In transit now through the days from Fort to volcanic City dump and along its smoking composite shores fenced off from the street and a going Muslim economy cosm we move with, glimpse the functioning of in its walking discreteness, almost know and leave, with the thought that we do not only describe like snaps to show that you were there. The leaders inspire the group, with further thoughts about their related project at the ancient fishing community out there scheduled tomorrow by Worli Fort at the entrance to the bay still closer to Sea Link but postponed, you hear.

Another day unfolds recycling communities their hidden, jammed nakedness, nearby the smallest indoor/outdoor pottery factories, city folk eyeing visitors even momentarily to inquire all and nothing of them, street footpaths, puddles long as sourceless runnels, ladders always like propped permanence up to small clothing-factory stitcheries, whatever is holding them stacked with expectations one room above another three, four, a period room of manual typists, and this is nothing; and goats quite at home with you of such many-god-given saffrons and browns, black and white — navy blue streak? — and you’d swear of certain grays a dusty green less likely the breeder’s idea than goat’s diarrhea ultimately.

Yet winding among waiting hours, taken to a scintillating developer’s real-time office early one evening, to virtually witness the mysteriously subsidized spirit of almost seven hundred low-cost slum rehab units jointly spread-sheeted against possibly literal explosion of population (forty million in twenty years), lower-rise, and plotted about a 24-storey upper sailing-ship-shaped structure stepped profile due to terracing — the words thought themselves again to the girl as if she weren’t always in his mind — “in essence” housing for the poor “funded by the speculative market” by means of this “commercially viable component.”

The deal, in short.

You can feel her here, is she on the way up or nowhere?
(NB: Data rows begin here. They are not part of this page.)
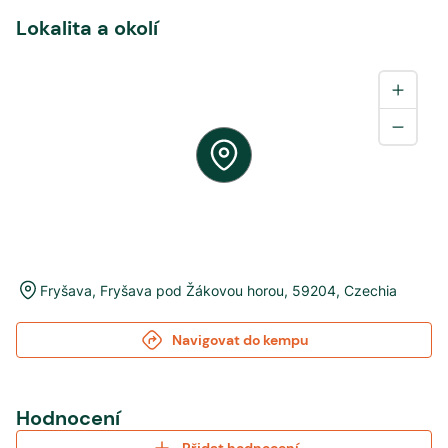
Lokalita a okolí
Fryšava
,
Fryšava pod Žákovou horou
,
59204
,
Czechia
Navigovat do kempu
Hodnocení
His appointment in Mumbai.

Interesting duplexes for lap-swimmers above with high views of sea and golf course — voices everywhere informed as the talents are cobbled together — embedded in which even in a computer slideshow is to be seen for those on whom nothing funny is wasted a real hand, the developer’s young assistant (on the slide? or between slide and screen?) signaling in memory another lensed hand two, three days ago. Getting in your way, like you putting yourself at least in the way of experience.